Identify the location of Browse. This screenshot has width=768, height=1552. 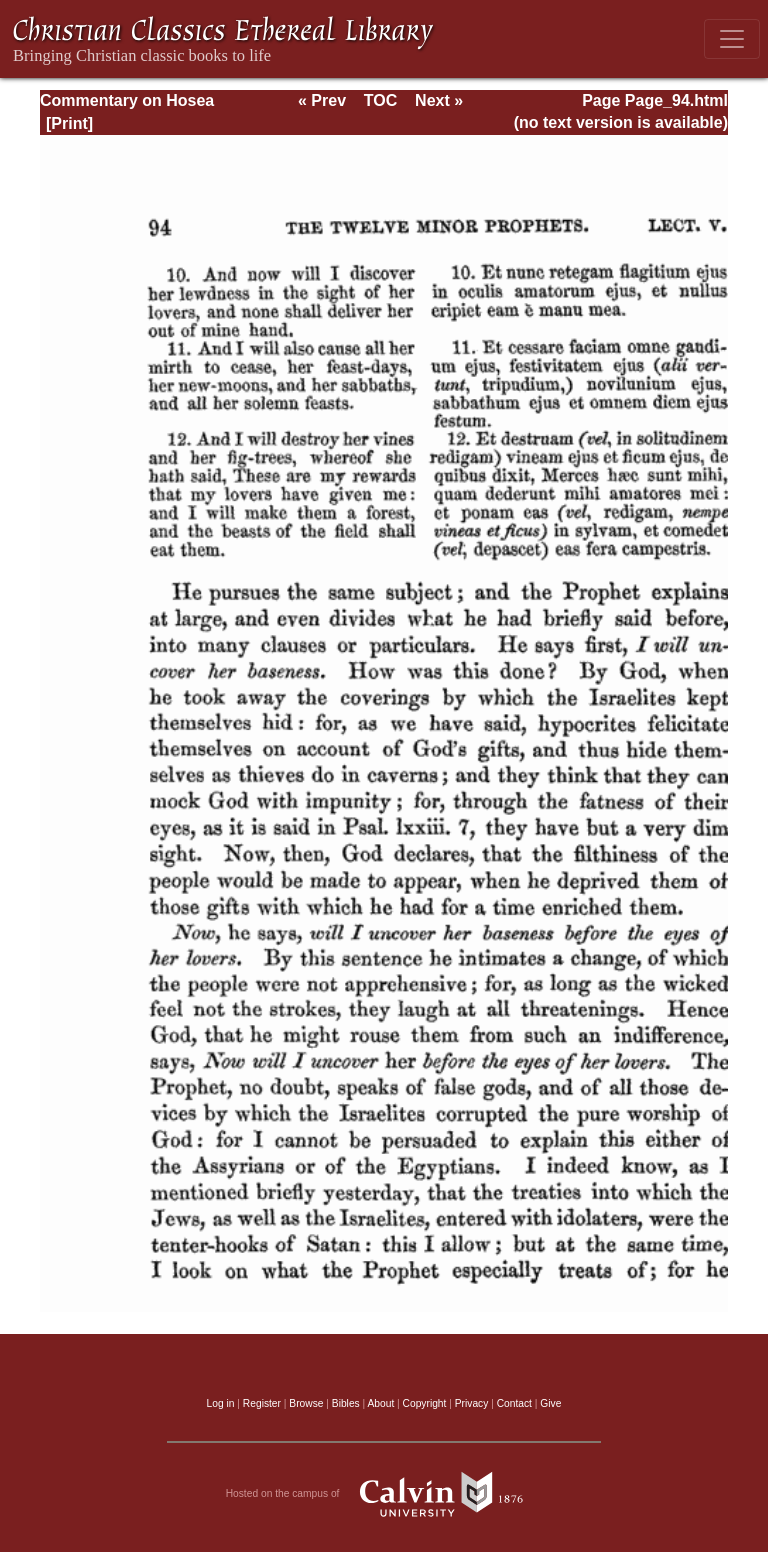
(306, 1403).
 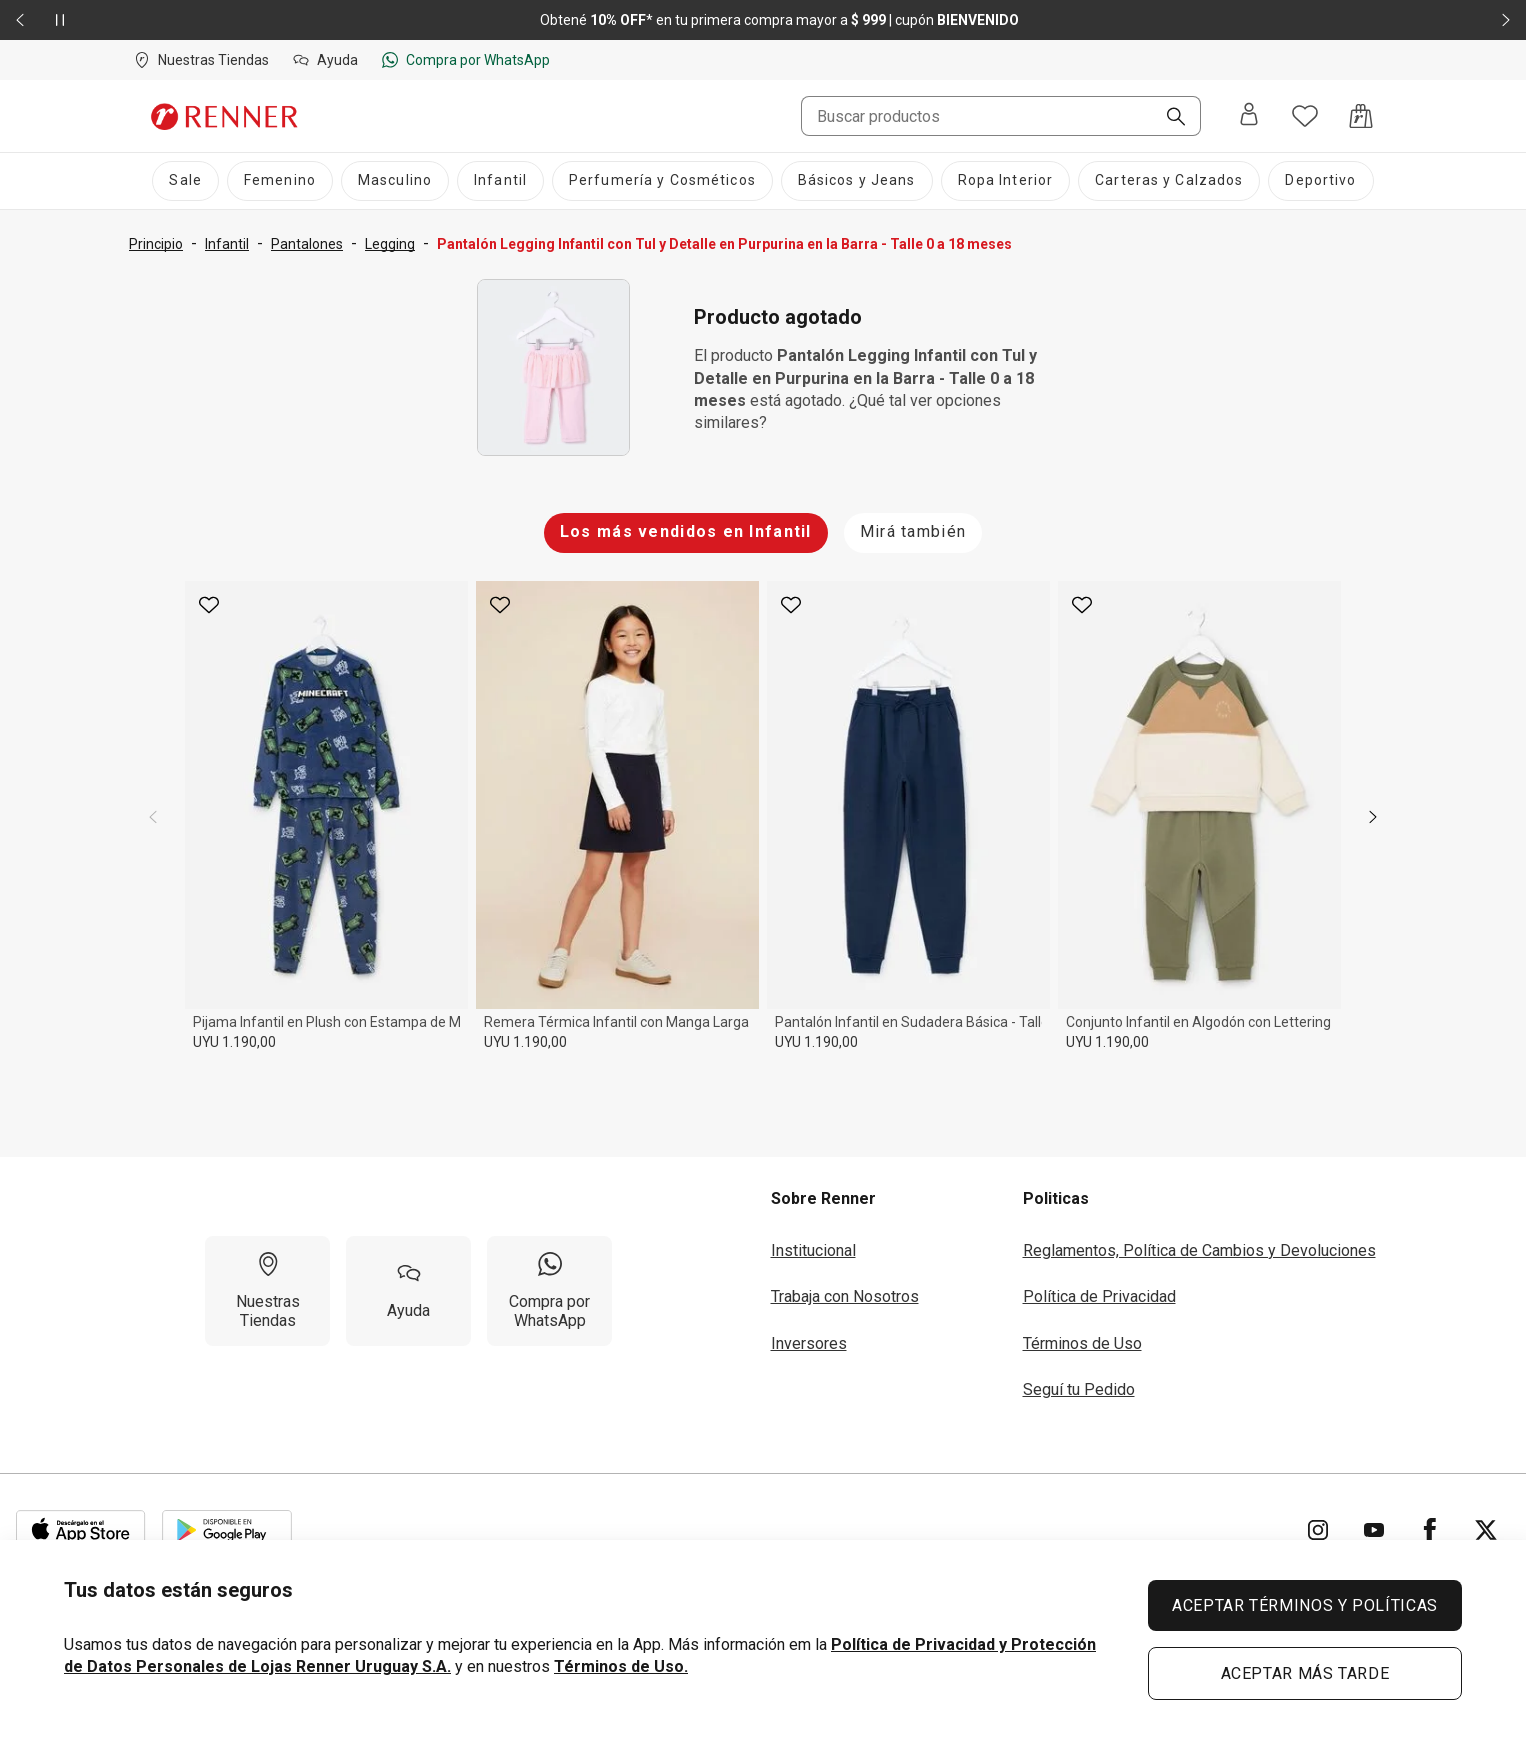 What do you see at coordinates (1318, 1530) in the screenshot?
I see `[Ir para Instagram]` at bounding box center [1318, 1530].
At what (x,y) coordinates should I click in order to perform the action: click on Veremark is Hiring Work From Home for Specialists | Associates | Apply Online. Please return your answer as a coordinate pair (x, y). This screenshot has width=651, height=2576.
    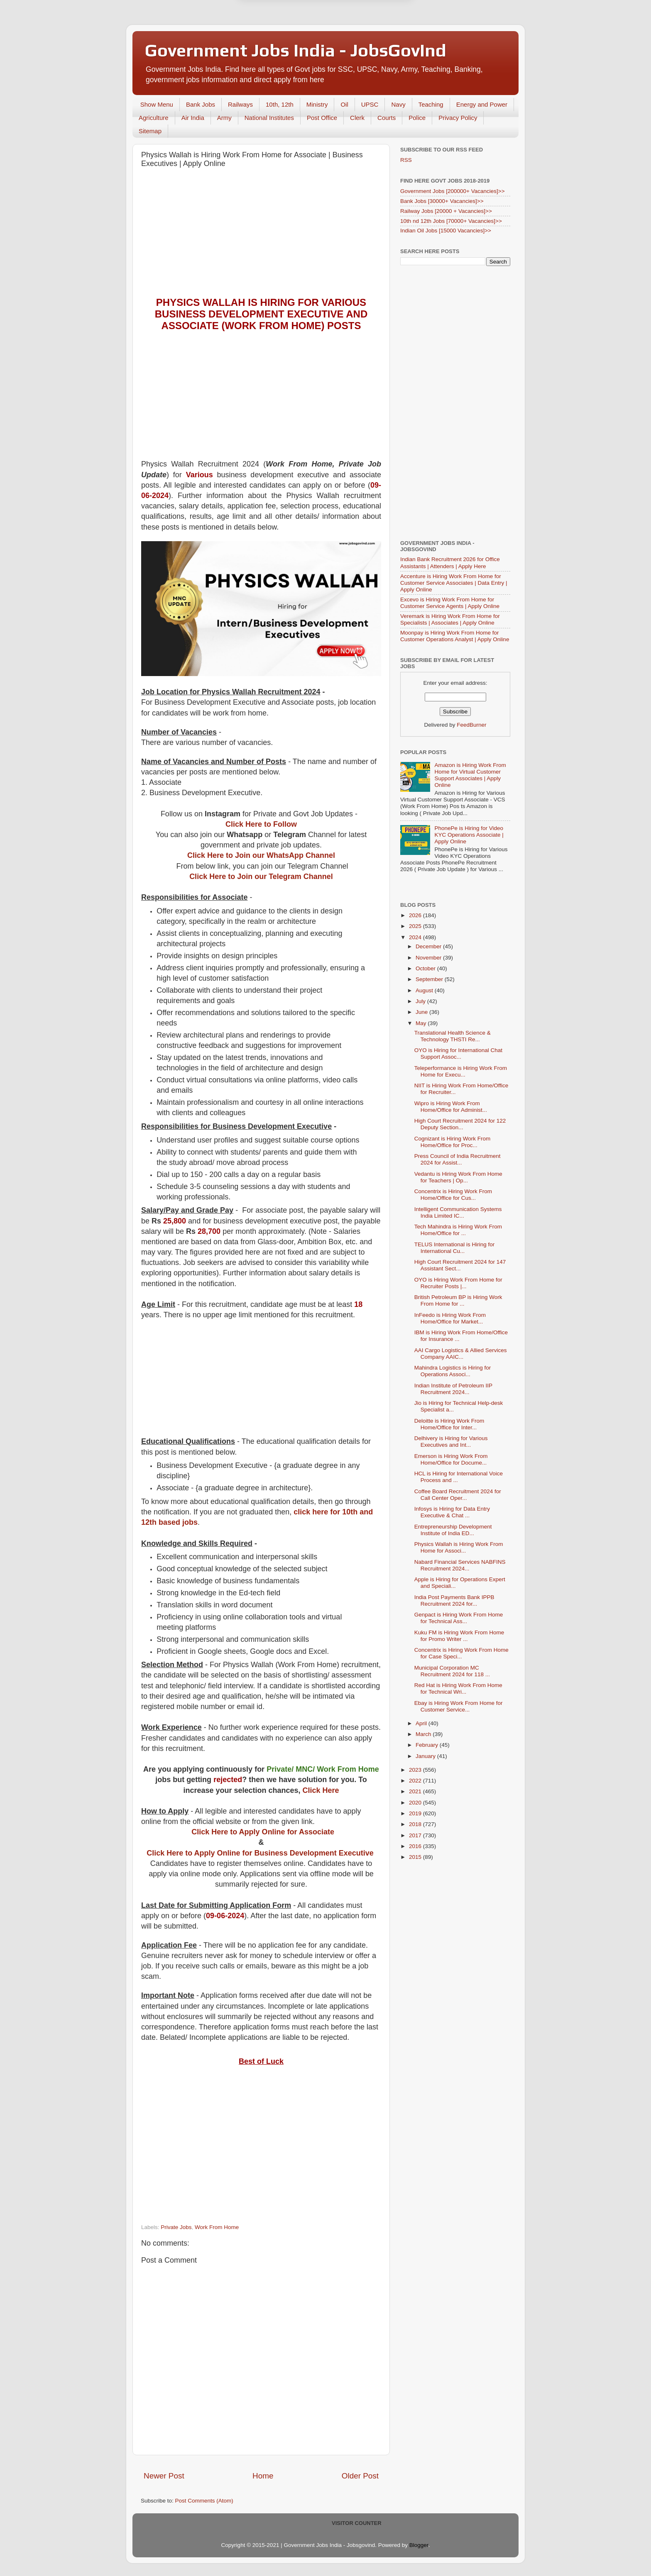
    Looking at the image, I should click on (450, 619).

▸ **Aim of the task**:
Could you restate every record above word for word, leaving the pictures out?

▸ **Solution to this task**:
Identify the location of Browse. This screenshot has width=768, height=1552. 
(306, 1403).
  What do you see at coordinates (1318, 1530) in the screenshot?
I see `[Ir para Instagram]` at bounding box center [1318, 1530].
At what (x,y) coordinates should I click in order to perform the action: click on Veremark is Hiring Work From Home for Specialists | Associates | Apply Online. Please return your answer as a coordinate pair (x, y). This screenshot has width=651, height=2576.
    Looking at the image, I should click on (450, 619).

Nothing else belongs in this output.